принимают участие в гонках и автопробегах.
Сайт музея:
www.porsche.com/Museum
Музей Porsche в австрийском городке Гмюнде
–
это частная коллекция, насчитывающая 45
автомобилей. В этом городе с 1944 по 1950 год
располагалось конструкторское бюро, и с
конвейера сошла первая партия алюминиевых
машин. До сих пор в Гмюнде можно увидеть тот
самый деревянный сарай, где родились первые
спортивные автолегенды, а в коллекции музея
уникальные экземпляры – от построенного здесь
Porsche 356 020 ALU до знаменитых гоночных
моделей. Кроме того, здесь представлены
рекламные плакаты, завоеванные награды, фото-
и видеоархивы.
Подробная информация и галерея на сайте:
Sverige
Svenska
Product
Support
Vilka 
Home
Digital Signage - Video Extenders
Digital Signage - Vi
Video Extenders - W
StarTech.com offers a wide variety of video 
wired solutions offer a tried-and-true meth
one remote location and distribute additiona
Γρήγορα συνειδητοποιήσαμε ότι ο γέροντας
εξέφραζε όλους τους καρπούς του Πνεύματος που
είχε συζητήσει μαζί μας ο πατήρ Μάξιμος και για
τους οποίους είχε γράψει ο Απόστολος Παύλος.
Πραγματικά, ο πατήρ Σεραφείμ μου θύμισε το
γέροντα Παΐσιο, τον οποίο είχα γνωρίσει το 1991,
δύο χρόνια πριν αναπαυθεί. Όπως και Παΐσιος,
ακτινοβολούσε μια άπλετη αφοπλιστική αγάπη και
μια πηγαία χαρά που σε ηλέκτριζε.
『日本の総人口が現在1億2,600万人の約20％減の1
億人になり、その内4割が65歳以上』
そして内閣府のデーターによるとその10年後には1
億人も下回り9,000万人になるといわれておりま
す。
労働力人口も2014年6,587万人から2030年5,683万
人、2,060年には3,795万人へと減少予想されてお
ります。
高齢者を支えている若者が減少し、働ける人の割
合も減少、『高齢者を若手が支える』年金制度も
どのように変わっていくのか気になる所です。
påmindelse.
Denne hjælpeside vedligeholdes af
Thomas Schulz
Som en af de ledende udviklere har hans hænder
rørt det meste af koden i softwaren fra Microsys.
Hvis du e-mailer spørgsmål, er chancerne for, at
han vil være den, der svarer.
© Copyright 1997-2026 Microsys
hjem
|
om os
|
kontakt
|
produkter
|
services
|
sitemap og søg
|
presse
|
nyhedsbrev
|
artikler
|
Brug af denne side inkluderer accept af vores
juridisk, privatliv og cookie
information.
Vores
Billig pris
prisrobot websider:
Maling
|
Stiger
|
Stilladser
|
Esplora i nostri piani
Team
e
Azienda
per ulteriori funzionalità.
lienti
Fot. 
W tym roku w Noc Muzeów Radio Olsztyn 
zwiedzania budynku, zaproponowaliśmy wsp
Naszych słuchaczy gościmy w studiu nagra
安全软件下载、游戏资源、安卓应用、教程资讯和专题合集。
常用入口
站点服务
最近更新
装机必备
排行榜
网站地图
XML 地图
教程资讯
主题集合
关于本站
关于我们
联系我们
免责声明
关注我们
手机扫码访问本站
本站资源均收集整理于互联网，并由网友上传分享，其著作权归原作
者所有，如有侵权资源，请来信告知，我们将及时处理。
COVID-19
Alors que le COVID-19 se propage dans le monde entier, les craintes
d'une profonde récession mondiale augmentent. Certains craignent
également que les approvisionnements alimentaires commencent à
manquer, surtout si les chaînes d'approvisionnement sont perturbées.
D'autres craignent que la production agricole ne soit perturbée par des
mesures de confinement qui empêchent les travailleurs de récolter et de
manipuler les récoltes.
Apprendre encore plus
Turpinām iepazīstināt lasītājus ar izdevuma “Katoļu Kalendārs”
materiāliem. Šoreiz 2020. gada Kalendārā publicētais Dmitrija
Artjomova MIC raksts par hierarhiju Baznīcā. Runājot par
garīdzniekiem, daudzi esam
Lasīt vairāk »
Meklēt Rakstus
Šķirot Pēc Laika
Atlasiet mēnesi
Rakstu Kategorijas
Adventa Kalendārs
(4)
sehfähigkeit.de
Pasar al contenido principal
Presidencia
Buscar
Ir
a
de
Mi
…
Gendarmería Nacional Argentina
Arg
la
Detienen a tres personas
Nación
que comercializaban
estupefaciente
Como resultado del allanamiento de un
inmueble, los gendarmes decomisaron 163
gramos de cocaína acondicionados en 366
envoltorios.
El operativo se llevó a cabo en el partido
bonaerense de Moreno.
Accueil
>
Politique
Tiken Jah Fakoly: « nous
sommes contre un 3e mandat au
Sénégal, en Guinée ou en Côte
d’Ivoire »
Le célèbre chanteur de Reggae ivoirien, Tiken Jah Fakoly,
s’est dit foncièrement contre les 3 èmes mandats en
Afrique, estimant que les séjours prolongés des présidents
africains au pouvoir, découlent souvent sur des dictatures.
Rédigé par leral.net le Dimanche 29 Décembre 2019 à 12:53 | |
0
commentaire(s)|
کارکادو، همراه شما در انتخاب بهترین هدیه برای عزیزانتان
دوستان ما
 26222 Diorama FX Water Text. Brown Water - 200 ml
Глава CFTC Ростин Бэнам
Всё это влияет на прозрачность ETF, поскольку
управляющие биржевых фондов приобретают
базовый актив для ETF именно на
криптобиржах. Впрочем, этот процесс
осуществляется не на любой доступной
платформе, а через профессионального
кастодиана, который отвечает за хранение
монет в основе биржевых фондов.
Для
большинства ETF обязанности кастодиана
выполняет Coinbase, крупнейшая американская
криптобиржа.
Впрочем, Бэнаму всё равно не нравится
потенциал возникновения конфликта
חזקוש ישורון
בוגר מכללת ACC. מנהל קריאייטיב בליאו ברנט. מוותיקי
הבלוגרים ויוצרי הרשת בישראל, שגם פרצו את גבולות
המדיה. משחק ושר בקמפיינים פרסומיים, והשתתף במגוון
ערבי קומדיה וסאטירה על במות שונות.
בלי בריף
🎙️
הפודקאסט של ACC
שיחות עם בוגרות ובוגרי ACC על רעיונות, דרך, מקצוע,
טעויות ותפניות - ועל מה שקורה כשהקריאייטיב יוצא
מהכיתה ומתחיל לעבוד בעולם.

Problem: What lines of the material above include "Extenders"? Copy each one.

Exercise result:
Digital Signage - Video Extenders
Video Extenders - W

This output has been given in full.